● **SOURCE DATA**:
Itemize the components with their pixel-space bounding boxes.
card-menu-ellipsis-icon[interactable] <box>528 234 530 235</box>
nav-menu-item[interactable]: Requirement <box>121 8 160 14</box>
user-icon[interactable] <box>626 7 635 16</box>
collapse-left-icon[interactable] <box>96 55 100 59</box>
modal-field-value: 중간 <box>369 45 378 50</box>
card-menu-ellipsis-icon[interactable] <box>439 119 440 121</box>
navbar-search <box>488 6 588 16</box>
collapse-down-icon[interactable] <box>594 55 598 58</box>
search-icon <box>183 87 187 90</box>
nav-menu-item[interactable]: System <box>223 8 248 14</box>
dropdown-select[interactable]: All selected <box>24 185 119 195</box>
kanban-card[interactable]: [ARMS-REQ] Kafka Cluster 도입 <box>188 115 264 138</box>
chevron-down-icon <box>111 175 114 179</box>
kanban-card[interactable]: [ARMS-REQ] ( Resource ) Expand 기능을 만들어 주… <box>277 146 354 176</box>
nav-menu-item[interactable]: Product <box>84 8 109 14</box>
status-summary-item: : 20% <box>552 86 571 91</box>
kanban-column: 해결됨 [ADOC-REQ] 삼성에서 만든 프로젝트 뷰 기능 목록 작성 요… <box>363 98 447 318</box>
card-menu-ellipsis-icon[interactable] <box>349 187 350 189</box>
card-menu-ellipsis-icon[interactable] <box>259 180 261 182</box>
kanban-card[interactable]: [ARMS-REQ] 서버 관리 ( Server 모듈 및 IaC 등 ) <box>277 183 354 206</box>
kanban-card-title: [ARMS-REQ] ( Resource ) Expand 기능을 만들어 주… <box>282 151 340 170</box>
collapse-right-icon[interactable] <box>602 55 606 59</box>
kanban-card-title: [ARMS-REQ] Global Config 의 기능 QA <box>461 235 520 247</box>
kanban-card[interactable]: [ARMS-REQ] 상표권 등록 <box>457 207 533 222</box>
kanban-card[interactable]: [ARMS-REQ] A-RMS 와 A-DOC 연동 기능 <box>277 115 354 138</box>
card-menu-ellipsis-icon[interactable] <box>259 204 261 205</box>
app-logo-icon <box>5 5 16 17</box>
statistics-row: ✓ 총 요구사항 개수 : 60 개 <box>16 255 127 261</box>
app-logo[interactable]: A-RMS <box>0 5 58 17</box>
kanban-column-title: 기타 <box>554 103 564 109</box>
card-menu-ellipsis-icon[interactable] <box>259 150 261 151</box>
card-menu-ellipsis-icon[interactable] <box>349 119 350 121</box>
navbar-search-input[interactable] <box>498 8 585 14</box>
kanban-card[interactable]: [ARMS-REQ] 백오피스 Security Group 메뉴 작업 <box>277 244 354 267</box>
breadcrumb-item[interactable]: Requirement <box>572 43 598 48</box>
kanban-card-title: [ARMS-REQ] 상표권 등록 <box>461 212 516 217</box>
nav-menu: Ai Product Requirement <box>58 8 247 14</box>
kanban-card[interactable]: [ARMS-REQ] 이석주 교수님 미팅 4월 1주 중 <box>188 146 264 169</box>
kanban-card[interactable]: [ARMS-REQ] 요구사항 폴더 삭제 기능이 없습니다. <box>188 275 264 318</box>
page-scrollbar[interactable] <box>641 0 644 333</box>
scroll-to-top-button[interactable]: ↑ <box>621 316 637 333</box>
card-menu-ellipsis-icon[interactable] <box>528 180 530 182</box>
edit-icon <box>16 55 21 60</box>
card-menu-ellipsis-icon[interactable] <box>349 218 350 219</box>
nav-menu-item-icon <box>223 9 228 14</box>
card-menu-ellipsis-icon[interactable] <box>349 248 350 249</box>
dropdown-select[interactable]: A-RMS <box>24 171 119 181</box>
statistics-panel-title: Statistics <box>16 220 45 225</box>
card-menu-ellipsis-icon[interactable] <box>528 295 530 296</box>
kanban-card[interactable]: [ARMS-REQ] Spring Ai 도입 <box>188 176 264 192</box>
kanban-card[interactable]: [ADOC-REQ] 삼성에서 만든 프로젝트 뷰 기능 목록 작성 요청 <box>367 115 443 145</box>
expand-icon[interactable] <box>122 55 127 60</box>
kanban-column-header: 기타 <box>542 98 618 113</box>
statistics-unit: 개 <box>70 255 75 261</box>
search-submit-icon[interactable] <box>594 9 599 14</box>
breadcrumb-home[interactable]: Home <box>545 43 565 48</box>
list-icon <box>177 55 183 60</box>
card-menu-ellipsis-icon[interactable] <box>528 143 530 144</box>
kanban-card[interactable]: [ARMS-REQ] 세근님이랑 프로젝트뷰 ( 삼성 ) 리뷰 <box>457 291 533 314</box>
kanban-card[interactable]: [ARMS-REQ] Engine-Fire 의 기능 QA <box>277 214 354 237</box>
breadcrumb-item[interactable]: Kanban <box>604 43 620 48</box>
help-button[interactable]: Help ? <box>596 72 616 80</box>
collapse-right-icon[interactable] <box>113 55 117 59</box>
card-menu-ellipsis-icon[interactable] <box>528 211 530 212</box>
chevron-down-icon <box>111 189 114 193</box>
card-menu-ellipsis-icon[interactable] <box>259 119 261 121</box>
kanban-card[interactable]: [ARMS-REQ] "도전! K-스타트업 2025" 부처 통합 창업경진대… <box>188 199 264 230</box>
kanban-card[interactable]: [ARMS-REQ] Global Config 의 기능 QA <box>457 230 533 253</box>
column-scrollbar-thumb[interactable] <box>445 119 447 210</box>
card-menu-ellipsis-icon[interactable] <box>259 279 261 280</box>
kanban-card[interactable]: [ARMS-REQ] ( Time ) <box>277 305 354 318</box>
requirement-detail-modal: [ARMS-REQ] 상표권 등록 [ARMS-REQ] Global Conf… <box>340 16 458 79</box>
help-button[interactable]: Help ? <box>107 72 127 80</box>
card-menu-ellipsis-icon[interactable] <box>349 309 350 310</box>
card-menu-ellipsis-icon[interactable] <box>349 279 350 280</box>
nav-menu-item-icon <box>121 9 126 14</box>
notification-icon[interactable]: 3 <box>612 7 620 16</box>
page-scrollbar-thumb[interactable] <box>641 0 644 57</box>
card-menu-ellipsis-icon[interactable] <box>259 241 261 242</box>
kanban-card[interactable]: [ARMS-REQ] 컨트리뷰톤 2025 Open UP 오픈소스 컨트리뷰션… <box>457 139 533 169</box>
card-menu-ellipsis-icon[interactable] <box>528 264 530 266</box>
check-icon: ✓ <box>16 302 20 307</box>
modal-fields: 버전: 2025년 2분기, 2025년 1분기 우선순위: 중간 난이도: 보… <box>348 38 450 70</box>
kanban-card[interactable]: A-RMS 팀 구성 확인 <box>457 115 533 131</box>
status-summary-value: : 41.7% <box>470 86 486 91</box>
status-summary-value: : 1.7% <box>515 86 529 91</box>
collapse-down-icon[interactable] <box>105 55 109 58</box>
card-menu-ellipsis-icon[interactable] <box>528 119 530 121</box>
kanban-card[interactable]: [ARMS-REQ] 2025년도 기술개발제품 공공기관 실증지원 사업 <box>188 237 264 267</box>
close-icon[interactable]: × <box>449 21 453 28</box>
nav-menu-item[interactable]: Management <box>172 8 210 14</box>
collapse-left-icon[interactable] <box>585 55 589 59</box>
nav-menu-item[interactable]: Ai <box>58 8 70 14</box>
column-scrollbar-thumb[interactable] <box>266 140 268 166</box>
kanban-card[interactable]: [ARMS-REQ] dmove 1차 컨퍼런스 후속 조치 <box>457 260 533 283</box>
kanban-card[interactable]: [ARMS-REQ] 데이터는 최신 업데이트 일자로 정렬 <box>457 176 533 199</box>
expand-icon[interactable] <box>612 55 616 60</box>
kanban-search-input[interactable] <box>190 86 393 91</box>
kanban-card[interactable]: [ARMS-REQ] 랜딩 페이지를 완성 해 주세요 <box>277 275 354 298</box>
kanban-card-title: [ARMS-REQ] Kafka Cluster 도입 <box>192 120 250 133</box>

● **WHAT TO PRODUCE**:
From the entries above, copy every line where the word "Help" shows up.

● **REPLY**:
help-button[interactable]: Help ? <box>596 72 616 80</box>
help-button[interactable]: Help ? <box>107 72 127 80</box>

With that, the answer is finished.